Japan gilt übrigens als das einzige Land der Welt, das eine eigene touristische Organisation ins Leben rief, um seinen Bürgern im Rahmen einer "World Kampagne" Trips ins Ausland schmackhaft zu machen. "Der Grund für diese ungewöhnliche Maßnahme: Reisen zu Zielen jenseits der Landesgrenzen bedeutet in Japan Weiterbildung, die in der japanischen Gesellschaft über einen hohen Stellenwert verfügt", erläutert Mag. Michael Strasser, Region Manager der ÖW in Tokyo.

Die für Österreich bedeutendste Zielgruppe stellen die über 50-Jährigen, die den größten Anteil an der Gesamtbevölkerung halten, sich meist im Ruhestand befinden und 35 Prozent aller Reisenden ausmachen. Sie verfügen über genügend Zeit und Geld, um jederzeit eine Reise antreten zu können. Da sie sich wesentlich jünger fühlen, als sie sind, zählen Lebensfreude, aber auch der Kontrast zum Alltäglichen zu wichtigen Reisemotiven. Eine weitere für Österreich interessante Zielgruppe bilden die Frauen im Alter von rund 30 Jahren: Sie verfügen über hohe Bildung, verdienen gut und fungieren entweder als Reisebegleiterinnen der Eltern oder machen gemeinsam mit ihrer Mutter Urlaub. Sie unternehmen aber auch Lifestyle-Trips alleine oder in kleinen Gruppen von Freundinnen, auf dem Urlaubwunschzettel ganz oben stehen dabei das Probieren lokaler Spezialitäten ("Gourmet Sampling") und Einkaufen.

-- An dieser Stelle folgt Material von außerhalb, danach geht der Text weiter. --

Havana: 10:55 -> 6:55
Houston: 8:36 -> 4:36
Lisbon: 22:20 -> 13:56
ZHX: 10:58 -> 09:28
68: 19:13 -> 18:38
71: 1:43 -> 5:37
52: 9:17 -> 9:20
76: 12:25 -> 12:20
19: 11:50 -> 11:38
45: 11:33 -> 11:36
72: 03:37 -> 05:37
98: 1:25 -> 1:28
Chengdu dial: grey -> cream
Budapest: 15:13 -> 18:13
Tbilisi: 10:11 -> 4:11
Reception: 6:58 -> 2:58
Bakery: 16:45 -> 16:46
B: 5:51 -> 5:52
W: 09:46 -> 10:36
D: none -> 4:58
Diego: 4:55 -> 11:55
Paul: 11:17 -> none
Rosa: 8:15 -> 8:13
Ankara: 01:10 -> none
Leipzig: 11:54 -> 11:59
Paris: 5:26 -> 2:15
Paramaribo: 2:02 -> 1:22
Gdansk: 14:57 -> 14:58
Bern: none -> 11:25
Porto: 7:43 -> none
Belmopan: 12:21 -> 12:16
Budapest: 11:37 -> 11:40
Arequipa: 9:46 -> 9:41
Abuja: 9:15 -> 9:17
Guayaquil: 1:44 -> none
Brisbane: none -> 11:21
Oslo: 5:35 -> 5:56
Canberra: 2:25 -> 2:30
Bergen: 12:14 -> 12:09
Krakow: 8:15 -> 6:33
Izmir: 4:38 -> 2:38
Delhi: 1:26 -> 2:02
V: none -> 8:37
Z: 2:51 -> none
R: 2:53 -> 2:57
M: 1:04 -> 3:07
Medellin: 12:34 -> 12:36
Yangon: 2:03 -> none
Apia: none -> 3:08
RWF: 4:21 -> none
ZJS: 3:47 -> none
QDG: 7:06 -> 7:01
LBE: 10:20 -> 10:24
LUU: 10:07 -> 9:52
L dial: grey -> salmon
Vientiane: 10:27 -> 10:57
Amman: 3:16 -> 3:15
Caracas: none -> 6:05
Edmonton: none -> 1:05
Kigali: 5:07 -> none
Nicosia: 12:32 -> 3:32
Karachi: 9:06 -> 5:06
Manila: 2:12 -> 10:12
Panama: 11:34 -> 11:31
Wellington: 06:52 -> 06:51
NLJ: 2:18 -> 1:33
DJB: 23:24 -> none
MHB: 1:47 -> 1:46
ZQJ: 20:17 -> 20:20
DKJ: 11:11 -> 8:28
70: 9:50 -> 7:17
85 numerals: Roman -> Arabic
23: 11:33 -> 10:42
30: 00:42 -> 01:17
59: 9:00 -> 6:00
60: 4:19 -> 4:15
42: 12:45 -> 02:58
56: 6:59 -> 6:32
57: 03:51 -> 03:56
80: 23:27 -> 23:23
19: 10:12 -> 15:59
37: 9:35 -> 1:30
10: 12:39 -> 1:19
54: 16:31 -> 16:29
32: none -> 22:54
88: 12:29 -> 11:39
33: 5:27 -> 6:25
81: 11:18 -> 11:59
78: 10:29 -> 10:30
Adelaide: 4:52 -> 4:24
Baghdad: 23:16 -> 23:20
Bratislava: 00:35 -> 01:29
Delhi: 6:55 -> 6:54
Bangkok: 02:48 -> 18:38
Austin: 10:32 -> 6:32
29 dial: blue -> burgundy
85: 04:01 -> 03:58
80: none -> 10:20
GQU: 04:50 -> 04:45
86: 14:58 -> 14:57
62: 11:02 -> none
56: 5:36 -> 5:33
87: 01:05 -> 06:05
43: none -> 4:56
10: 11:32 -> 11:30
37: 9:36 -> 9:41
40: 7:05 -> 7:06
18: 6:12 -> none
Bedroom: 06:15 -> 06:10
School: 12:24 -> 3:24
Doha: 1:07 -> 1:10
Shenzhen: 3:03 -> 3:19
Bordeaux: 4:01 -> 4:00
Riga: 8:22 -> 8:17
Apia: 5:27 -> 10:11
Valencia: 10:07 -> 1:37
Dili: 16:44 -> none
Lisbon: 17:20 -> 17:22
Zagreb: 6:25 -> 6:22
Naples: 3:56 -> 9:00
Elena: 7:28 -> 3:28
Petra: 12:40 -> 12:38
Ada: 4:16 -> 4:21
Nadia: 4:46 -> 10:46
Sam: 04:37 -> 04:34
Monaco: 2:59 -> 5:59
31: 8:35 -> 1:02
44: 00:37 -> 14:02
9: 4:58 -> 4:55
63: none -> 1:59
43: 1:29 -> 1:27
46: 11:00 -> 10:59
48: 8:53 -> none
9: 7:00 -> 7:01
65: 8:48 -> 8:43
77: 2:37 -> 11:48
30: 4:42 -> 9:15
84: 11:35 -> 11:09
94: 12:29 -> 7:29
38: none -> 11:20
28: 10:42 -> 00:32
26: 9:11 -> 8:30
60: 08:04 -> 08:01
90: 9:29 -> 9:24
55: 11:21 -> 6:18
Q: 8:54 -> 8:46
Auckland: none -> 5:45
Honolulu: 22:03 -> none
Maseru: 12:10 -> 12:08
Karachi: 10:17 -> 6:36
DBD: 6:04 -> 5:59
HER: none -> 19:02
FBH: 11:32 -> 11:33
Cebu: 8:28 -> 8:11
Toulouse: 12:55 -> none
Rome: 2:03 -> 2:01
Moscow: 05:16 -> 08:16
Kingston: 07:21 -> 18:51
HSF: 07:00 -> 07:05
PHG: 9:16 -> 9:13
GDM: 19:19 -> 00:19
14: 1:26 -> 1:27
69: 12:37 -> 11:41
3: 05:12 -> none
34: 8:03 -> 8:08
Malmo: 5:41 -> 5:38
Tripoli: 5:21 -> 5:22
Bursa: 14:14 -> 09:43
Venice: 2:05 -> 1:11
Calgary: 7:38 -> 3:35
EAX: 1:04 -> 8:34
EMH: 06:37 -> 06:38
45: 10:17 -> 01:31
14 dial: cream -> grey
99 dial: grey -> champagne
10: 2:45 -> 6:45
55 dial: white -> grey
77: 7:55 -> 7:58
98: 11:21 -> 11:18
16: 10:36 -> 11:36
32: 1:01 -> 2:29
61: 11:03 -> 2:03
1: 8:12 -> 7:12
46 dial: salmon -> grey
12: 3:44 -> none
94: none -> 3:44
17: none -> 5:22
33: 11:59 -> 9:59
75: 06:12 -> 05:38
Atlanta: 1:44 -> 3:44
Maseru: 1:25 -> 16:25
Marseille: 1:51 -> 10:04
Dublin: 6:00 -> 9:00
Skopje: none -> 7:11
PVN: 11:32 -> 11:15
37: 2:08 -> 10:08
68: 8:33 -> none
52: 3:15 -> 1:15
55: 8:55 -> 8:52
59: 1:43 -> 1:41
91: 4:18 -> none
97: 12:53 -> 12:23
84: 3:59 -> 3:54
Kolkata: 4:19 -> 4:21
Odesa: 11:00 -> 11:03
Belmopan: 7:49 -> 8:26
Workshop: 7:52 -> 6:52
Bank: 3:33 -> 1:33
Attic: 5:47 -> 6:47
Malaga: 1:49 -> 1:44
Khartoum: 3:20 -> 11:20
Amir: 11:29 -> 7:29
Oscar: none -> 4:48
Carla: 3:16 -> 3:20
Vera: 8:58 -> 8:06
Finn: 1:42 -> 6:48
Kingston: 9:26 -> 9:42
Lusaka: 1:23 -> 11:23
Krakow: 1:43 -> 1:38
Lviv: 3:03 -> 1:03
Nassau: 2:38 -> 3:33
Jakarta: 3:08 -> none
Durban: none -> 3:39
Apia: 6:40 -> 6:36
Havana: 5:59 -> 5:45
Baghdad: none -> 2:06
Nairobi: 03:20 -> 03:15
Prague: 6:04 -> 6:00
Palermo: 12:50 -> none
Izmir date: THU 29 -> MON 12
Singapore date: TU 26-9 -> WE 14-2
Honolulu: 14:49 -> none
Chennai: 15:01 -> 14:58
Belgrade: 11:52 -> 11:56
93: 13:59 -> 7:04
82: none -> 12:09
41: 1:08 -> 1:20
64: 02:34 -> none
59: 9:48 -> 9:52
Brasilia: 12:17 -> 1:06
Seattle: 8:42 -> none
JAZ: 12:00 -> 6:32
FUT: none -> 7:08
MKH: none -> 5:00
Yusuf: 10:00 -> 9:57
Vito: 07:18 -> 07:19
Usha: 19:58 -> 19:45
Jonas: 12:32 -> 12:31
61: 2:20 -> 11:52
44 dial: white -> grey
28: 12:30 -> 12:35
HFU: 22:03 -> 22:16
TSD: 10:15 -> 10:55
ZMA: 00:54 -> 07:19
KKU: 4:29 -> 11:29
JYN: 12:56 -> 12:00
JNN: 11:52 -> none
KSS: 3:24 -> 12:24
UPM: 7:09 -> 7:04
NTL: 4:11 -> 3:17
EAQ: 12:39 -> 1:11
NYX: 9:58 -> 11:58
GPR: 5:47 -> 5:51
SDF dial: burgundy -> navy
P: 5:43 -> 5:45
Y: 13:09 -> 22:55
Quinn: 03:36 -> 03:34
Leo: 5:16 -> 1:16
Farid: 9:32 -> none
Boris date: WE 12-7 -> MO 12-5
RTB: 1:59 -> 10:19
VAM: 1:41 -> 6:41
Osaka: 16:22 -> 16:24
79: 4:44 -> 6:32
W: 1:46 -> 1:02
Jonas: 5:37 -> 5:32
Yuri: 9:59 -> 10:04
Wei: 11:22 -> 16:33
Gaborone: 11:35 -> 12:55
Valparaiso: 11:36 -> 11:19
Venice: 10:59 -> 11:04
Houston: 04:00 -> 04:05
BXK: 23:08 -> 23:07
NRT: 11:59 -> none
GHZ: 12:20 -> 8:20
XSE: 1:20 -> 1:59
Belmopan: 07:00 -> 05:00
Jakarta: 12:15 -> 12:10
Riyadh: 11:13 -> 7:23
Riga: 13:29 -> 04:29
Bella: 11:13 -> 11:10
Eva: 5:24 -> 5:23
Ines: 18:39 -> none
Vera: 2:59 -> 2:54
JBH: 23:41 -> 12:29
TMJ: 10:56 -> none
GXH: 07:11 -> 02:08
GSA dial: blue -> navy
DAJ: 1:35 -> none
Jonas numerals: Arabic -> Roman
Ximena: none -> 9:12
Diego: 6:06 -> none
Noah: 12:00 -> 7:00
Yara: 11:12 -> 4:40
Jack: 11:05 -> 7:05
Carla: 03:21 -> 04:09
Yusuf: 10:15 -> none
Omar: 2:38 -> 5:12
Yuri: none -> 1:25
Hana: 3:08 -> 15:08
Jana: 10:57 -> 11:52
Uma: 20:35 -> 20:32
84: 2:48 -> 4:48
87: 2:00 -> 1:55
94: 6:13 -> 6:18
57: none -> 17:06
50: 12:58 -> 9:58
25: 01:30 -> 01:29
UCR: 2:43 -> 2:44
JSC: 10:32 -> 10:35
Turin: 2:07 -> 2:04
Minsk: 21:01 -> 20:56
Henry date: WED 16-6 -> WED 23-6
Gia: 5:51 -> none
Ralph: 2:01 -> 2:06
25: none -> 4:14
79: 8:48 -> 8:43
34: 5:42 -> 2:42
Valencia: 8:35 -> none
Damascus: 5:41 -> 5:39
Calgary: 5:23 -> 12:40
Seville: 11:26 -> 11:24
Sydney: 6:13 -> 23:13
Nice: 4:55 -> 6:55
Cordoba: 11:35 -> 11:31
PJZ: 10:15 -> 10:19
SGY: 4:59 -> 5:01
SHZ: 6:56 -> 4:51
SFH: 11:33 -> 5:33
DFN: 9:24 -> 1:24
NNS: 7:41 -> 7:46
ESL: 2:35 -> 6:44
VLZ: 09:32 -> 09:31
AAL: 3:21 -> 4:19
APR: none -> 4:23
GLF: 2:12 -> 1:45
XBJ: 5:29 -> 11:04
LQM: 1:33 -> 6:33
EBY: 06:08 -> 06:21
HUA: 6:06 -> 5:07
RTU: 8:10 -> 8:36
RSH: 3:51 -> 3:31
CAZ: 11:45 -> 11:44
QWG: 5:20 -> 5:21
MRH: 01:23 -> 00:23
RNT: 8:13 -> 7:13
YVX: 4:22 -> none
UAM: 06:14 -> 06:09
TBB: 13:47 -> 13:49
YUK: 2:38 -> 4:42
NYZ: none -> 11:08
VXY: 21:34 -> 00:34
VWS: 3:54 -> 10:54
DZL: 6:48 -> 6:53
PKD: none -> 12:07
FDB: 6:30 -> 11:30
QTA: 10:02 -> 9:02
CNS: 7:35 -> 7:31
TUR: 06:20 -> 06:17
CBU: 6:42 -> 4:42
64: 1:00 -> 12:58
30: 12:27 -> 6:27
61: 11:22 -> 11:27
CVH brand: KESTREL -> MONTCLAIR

Österreich bzw. seine Städte (vorrangig Wien, Salzburg oder Innsbruck) besuchen japanische Gäste meist im Rahmen einer organisierten Gruppenrundreise, die sie durch mehrere europäische Länder führt. Die Aufenthaltsdauer in Österreich liegt im Durchschnitt nur bei zwei Tagen. "Etwa 20 Prozent der Japaner -Tendenz steigend - haben Österreich schon als alleiniges Urlaubsziel einer Europareise erkoren oder sind als "Individualtouristen" unterwegs, wobei sie ihren Urlaub aber nicht selbst buchen, sondern sich Packages nach ihren eigenen Vorstellungen im Reisebüro zusammenstellen lassen", sieht Strasser hier Potenzial für das Urlaubsland Österreich.

Hat sich die Destination Österreich in der Vergangenheit auf dem japanischen Markt größtenteils über ihre kulturellen Klischees - von Mozart über Sisi und die Habsburger bis zu "Sound of Music" -vermarktet, versucht die Österreich Werbung seit etwa einem Jahr in Zusammenarbeit mit WienTourismus, der Stadt Salzburg und SalzburgerLand die Marke "Urlaub in Österreich" dynamischer zu positionieren und im Spannungsfeld von Vergangenheit und Moderne anzusiedeln. Durch gezielte Produktdiversifikationen sollen die Aufenthaltsdauer japanischer Gäste im Urlaubsland Österreich gesteigert sowie relative Marktanteile gegenüber den Mitbewerbern Deutschland und Schweiz weiter ausgebaut werden.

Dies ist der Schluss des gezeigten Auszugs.